In short, I think that the reader will appreciate that JSC is well qualified to edit a monograph about ice-creams.
So the maker was purchased and the experiments began. Modern ice cream makers work in exactly the same way as those of the past. The mixture is placed in a vessel surrounded by a freezing mixture, now it is frozen in the freezer beforehand, then it was made from ice and salt – effective but it did sometimes lead to salty ice cream. It is stirred by a paddle, now powered by a rather noisy electric motor, then by a (probably less noisy) kitchen maid.
I have only tried the simpler mixtures so far, all with a fair degree of success. But to try them properly I had, of course, to eat them in the nineteenth century manner. Unfortunately I do not possess any ice cream moulds so all my experiments (so far) had to be with ice cream that had been, ‘sent up rough’ i.e not in a mould.

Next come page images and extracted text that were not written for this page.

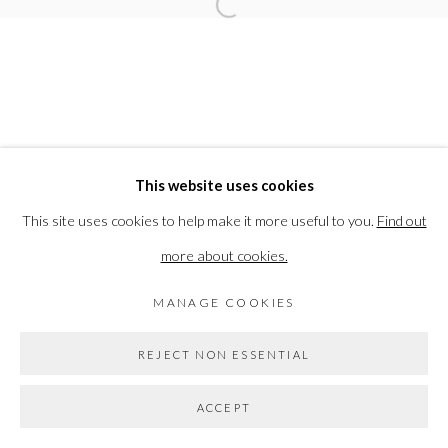
Open a larger version of the followi
ELEANOR BARTLETT
PRIVACY POLICY
MANAGE COOKIES
This website uses cookies
COPYRIGHT © 2026 THE VANNER GALLERY
This site uses cookies to help make it more useful to you.
Find out
SITE BY ARTLOGIC
more about cookies.
MANAGE COOKIES
Go
REJECT NON ESSENTIAL
ACCEPT
SHARE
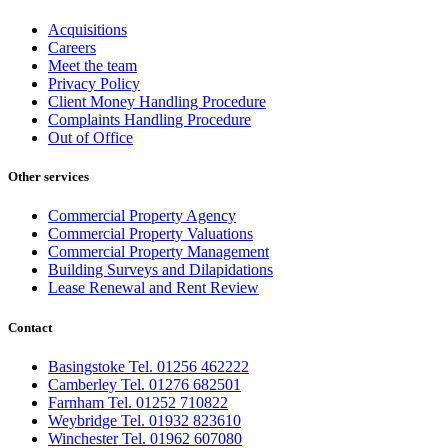
Acquisitions
Careers
Meet the team
Privacy Policy
Client Money Handling Procedure
Complaints Handling Procedure
Out of Office
Other services
Commercial Property Agency
Commercial Property Valuations
Commercial Property Management
Building Surveys and Dilapidations
Lease Renewal and Rent Review
Contact
Basingstoke Tel. 01256 462222
Camberley Tel. 01276 682501
Farnham Tel. 01252 710822
Weybridge Tel. 01932 823610
Winchester Tel. 01962 607080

Small glass of the early nineteenth century;
Ice cream needs to be frozen, that is obvious, but the only way of freezing was by means of ice, and the only way of obtaining ice was packing an underground Ice House with the stuff in mid-winter, and hoping the building was insulated enough to keep it frozen until summer. Ice was therefore very expensive, only available to the very rich. By the beginning of the nineteenth century techniques were being developed for moving ice around, it was still expensive but not as much as before. In holiday resorts the lack of ice was something to be deplored. As jane Austen wrote to her sister in 1804;
Your account of Weymouth contains nothing which strikes me so forcibly as there being no ice in the town. For every other vexation I was in some measure prepared. But for there being no ice, what could prepare me? Weymouth is altogether a shocking place, I perceive, without recommendation of any kind and worthy only of being frequented by the inhabitants of Gloucester.
Now, ice cream could be sold in shops, this small glass, with a small quantity of Plain Ice Cream is how it would have been served in the early part of the century.
Moulded ice cream glass of the later nineteenth century;
During the nineteenth century a remarkable trade developed, ice was cut from frozen lakes in the far north, in Canada or Scandinavia, then brought by insulated ships to be kept in ice houses. Ice was even taken as far south as the West Indies. This glass is typical of the sort that would have been used to serve ice cream, either at home or in a café. It contains a Strawberry Ice Cream.
A Penny Lick;
Now cheaper sorts of ice cream became available, these were sold on street corners for a penny. The vendor would place a blob of ice cream on top of the glass cone, which was then licked off and the glass returned. It would be wiped clean and the next customer served. This was an incredibly effective way of spreading disease, and by the end of the century the Penny Licks were banned and ice cream was served in cones as it is today.
Ice cream was regarded with great suspicion in the nineteenth century that, as much as the cost, is why they were served up in small portions, one household manual advised;
Ices. These should not be taken in hot weather after violent exercise, such as dancing, for then they are very dangerous. At all times they should be eaten sparingly; and the feeble and delicate will do well to avoid them altogether.
We tend to laugh at such advice today, but if you consider the recipe for the Plain Ice Cream, this consists of double cream and sugar, that’s all. The classic Scottish recipe of the deep fried Mars Bar sounds like the healthy option compared to Victorian ice creams. So perhaps they were right to be suspicious and these are the most dangerous historical experiments I have ever carried out.